Comment expliquez-vous que la coalition RHDP en Côte d’ivoire voire la société civile aient été absentes lors des mutineries ?
Le Rassemblement des houphouëtistes pour la démocratie et la paix (RHDP) est un cache sexe destiné à couvrir un peu la nudité de l’Administration coloniale pilotée dans le territoire de Côte d’Ivoire par le duo Ouattara-Soro. Il s’agit de donner une coloration civilo-politique à cette reconquête militaire. Partant de là, il faut estimer que le RHDP subit plutôt les évènements et accompagne beaucoup plus qu’il les influence. Ce qui est certain, c’est que, dans la perspective de la présidentielle de 2020, ces gens travaillent activement dans l’ombre pour faire valoir auprès des vrais détenteurs du pouvoir de cooptation des dirigeants dans les colonies africaines qu’ils sont les seuls, se fondant sur le mythe Houphouët, à pouvoir pacifier durablement le territoire de la Côte d’Ivoire et y sauvegarder les intérêts français d’abord puis occidentaux.

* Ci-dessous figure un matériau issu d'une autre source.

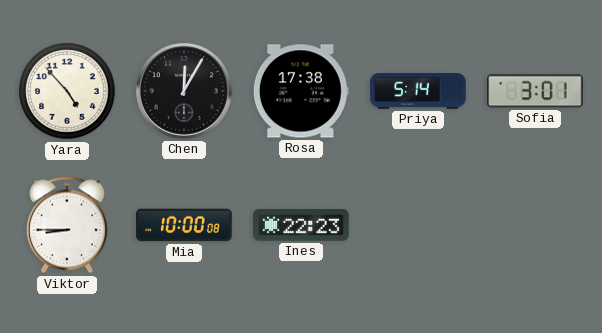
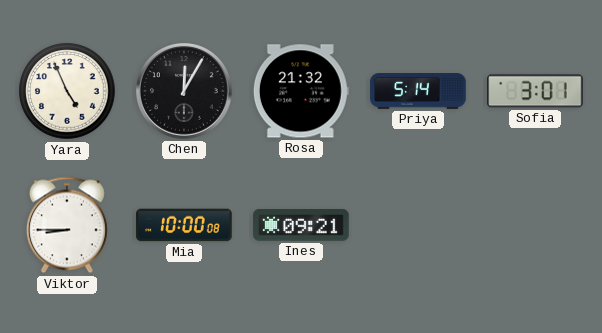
Yara: 4:53 -> 4:56
Rosa: 17:38 -> 21:32
Ines: 22:23 -> 09:21
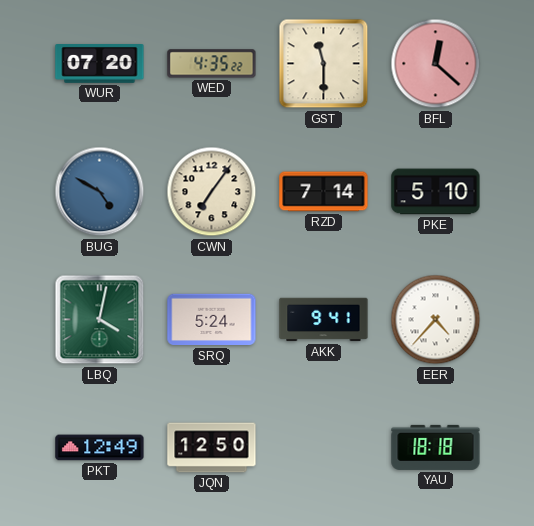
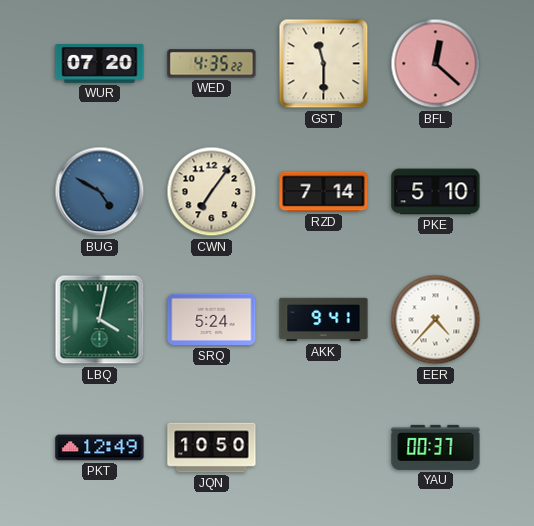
JQN: 12:50 -> 10:50
YAU: 18:18 -> 00:37
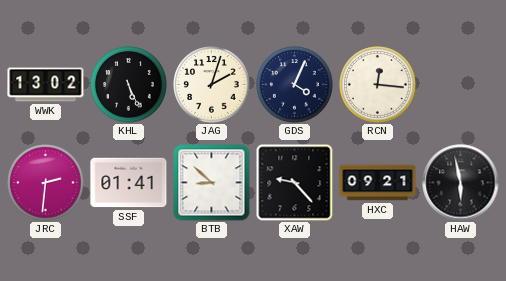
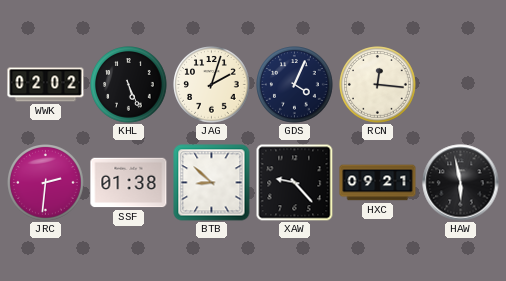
WWK: 13:02 -> 02:02
SSF: 01:41 -> 01:38
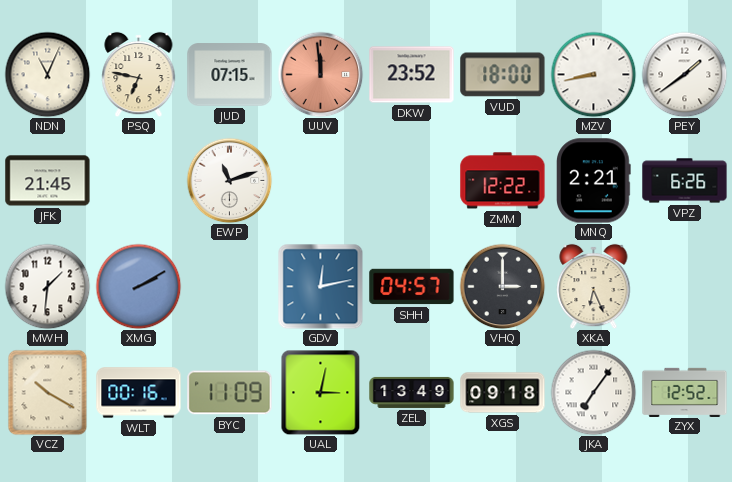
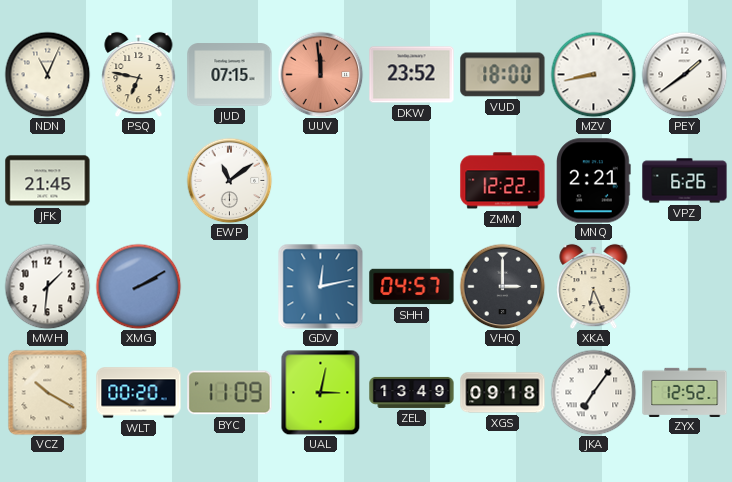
EWP: 11:12 -> 11:09
WLT: 00:16 -> 00:20
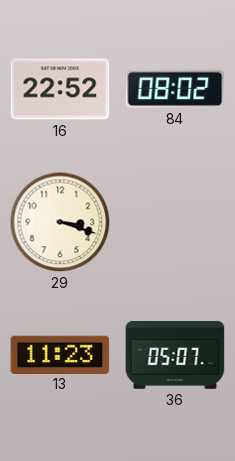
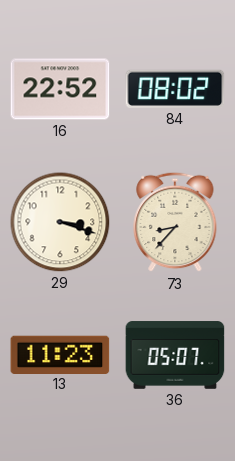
73: none -> 8:37
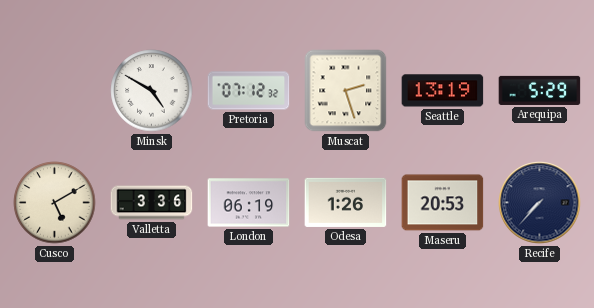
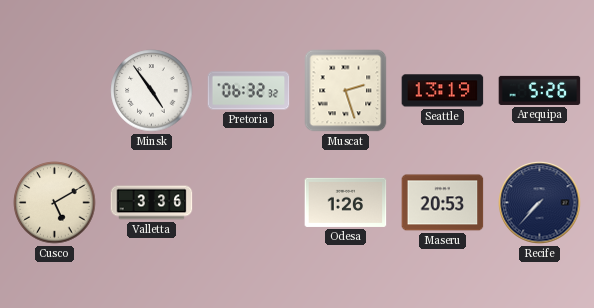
Minsk: 4:50 -> 4:54
Pretoria: 07:12 -> 06:32
Arequipa: 5:29 -> 5:26
London: 06:19 -> none
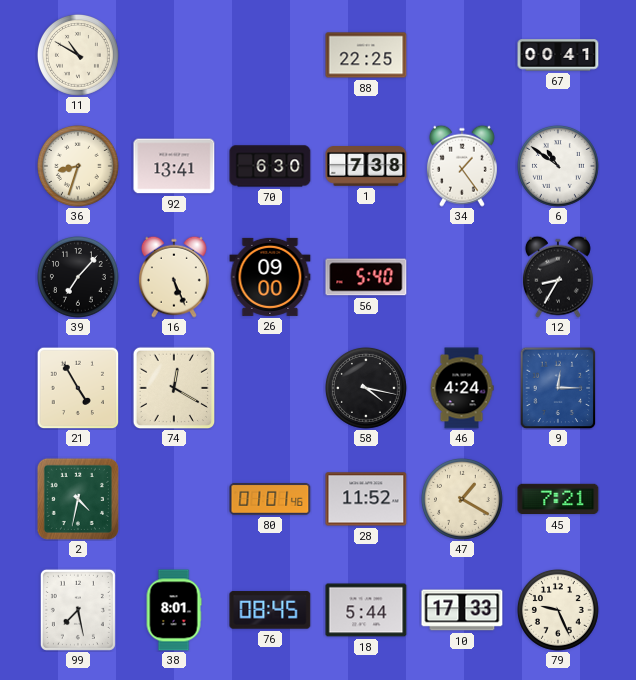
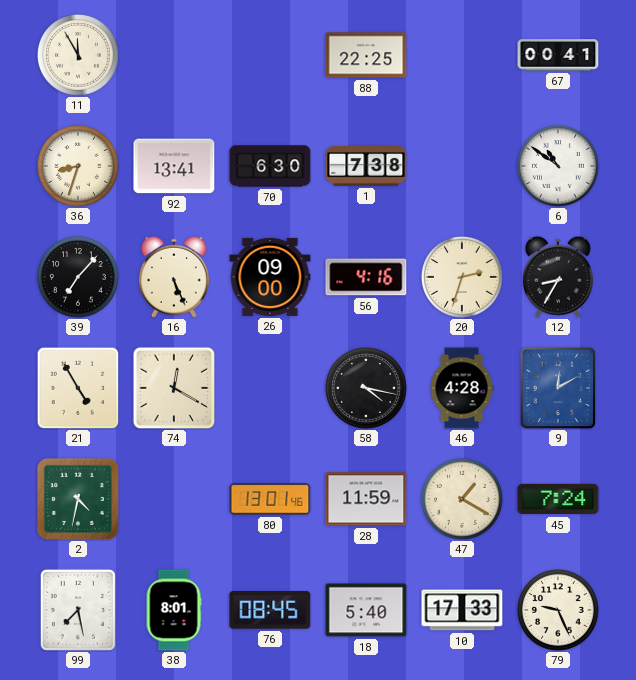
11: 10:50 -> 11:55
34: 1:24 -> none
56: 5:40 -> 4:16
20: none -> 2:33
46: 4:24 -> 4:28
9: 12:15 -> 12:10
80: 01:01 -> 13:01
28: 11:52 -> 11:59
45: 7:21 -> 7:24
18: 5:44 -> 5:40
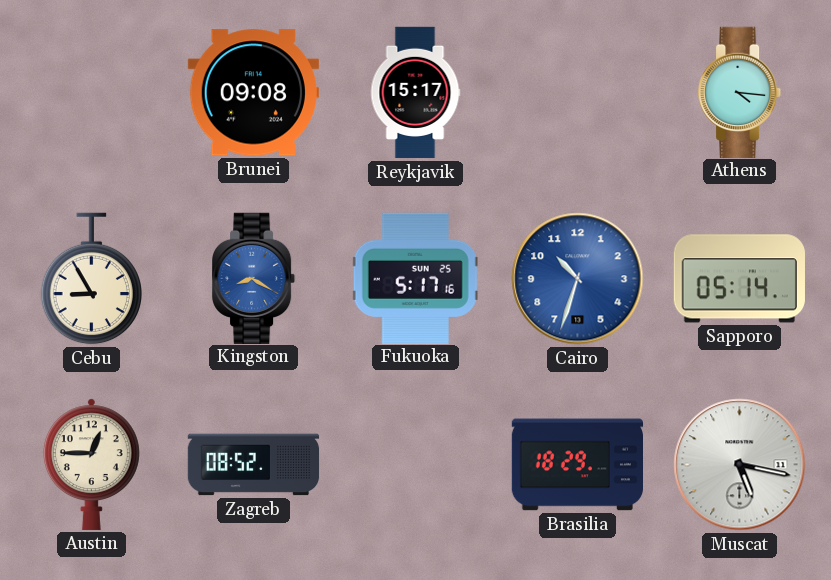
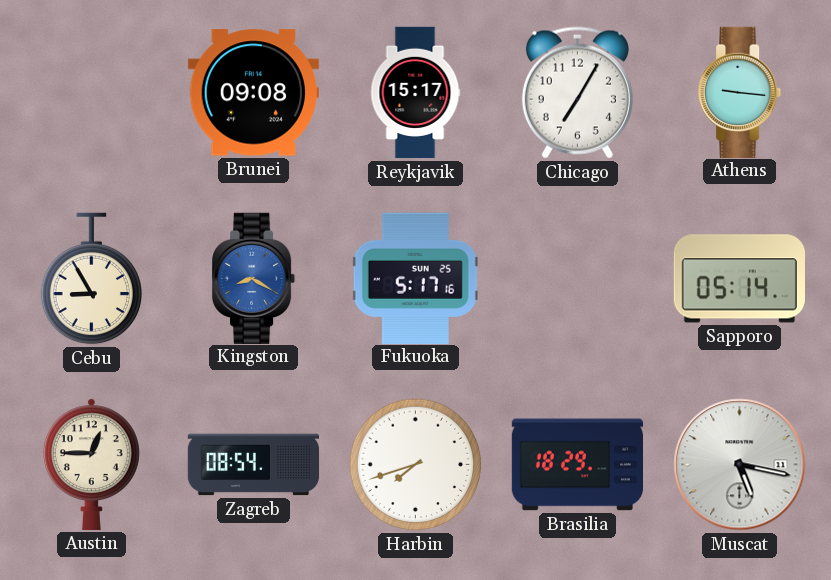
Chicago: none -> 7:05
Athens: 4:16 -> 9:16
Cairo: 10:33 -> none
Zagreb: 08:52 -> 08:54
Harbin: none -> 7:42
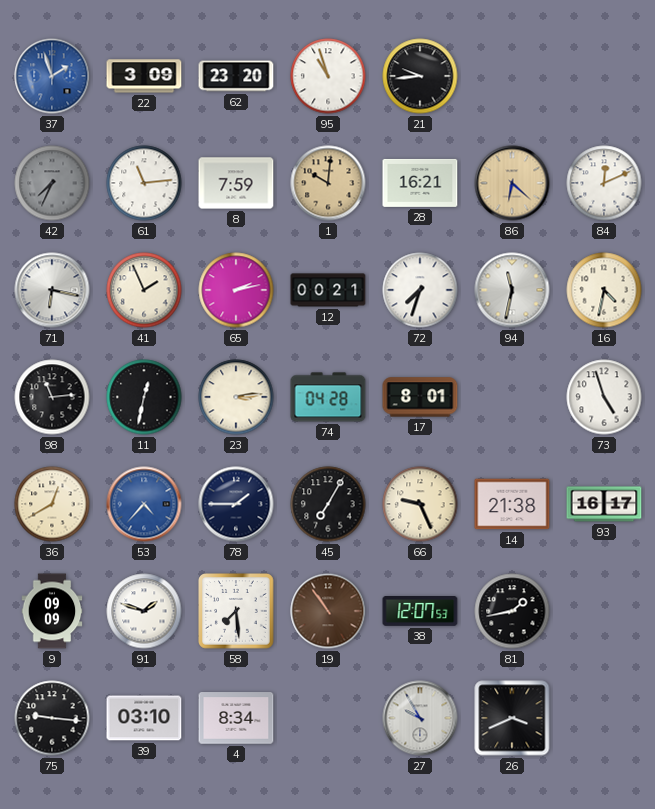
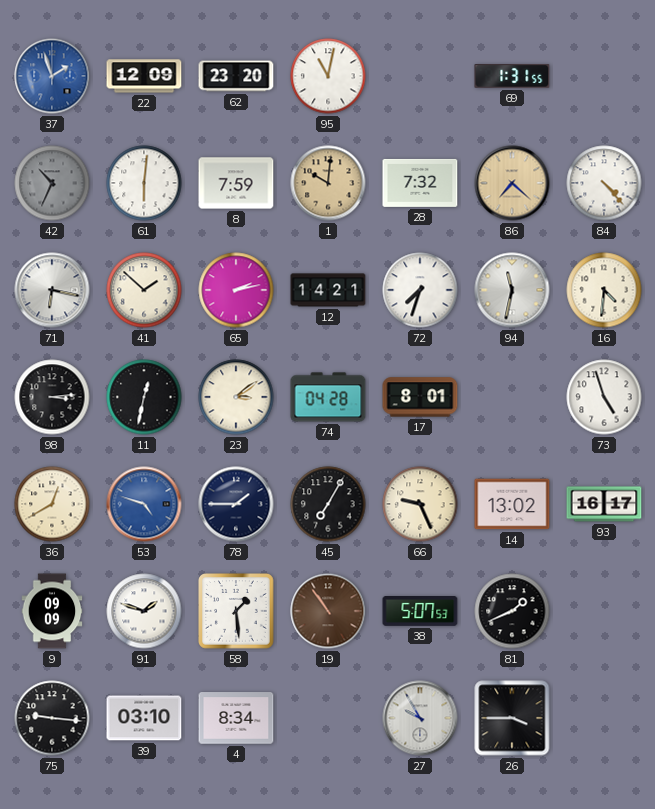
22: 3:09 -> 12:09
95: 10:57 -> 11:02
21: 9:44 -> none
69: none -> 1:31
42: 7:34 -> 10:34
61: 11:14 -> 6:01
28: 16:21 -> 7:32
86: 6:22 -> 7:22
84: 12:11 -> 4:23
41: 1:56 -> 1:52
12: 00:21 -> 14:21
16: 4:32 -> 4:31
98: 11:14 -> 3:14
23: 3:14 -> 3:09
53: 4:37 -> 4:48
14: 21:38 -> 13:02
58: 7:29 -> 1:29
38: 12:07 -> 5:07
81: 1:43 -> 1:41
26: 3:41 -> 3:45
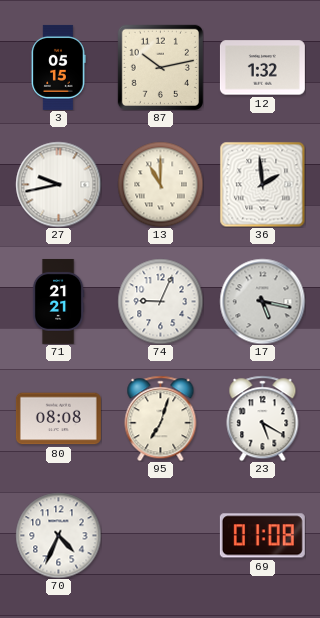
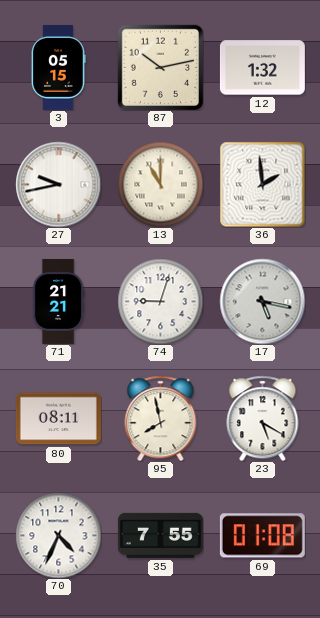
74: 9:04 -> 9:03
80: 08:08 -> 08:11
95: 7:03 -> 7:58
35: none -> 7:55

Pour ce qui est de la société civile, disons que c’est encore une de ces trouvailles qui mystifient les africains. Ce terme peut tout désigner sans rien désigner. Si la société civile désigne les associations diverses et variées, alors elle a autant d’intérêts. Par conséquent, chacune de ses composantes essaient de tirer ses marrons du feu et les quelques condamnations exprimées par quelques-unes de ses composantes a posteriori ne changent rien à la donne. Si, par contre, la société civile désigne l’ensemble de la population non-armée, alors disons qu’elle subit les évènements. Dans tous les cas, un travail de remobilisation patriotique et de réorganisation s’impose nécessairement en Côte d’Ivoire.
Pour le président Mamadou Koulibaly du parti (LIDER), Alassane Ouattara et son premier ministre ont choisi de résoudre le problème des mutineries a minima. Êtes-vous de ceux qui pensent que, la Côte d’Ivoire est assise sur un volcan ?
Non, pas le territoire de Côte d’Ivoire. Mais Alassane Ouattara et sa clique, oui. Très clairement, ils sont assis sur un volcan puisqu’ils ont convaincu leur soldatesque que les armes constituent le plus court moyen d’obtenir tout, y compris le pouvoir suprême. Ils ont montré la voie qui est maintenant suivie et qui va l’être davantage par ceux qui ont contribué à leur accession au pouvoir. Ils ont mis le doigt dans l’engrenage et ils vont le payer très cher. Quant aux africains du territoire de Côte d’Ivoire dans leur ensemble, ils ont, à l’instar du continent entier, bien d’autres défis à affronter quoique celui des mutineries en constitue un.
Pour le président français Emmanuel Macron : « La Côte d’Ivoire est un exemple de sortie de crise réussie et à ce titre un modèle pour beaucoup, en particulier dans la région »
Que voulez-vous qu’il dise, celui-là ? Il protège le pré- carré français dans le principe de la continuité de l’Etat. Quand un dirigeant français, en particulier, parle d’un territoire africain comme un bon exemple, c’est que son peuple doit être très mal en point alors que ses dirigeants doivent être particulièrement soumis. Ça également, c’est une constante de l’histoire. Conclusion : les propos de Macron sont sans importance aucune.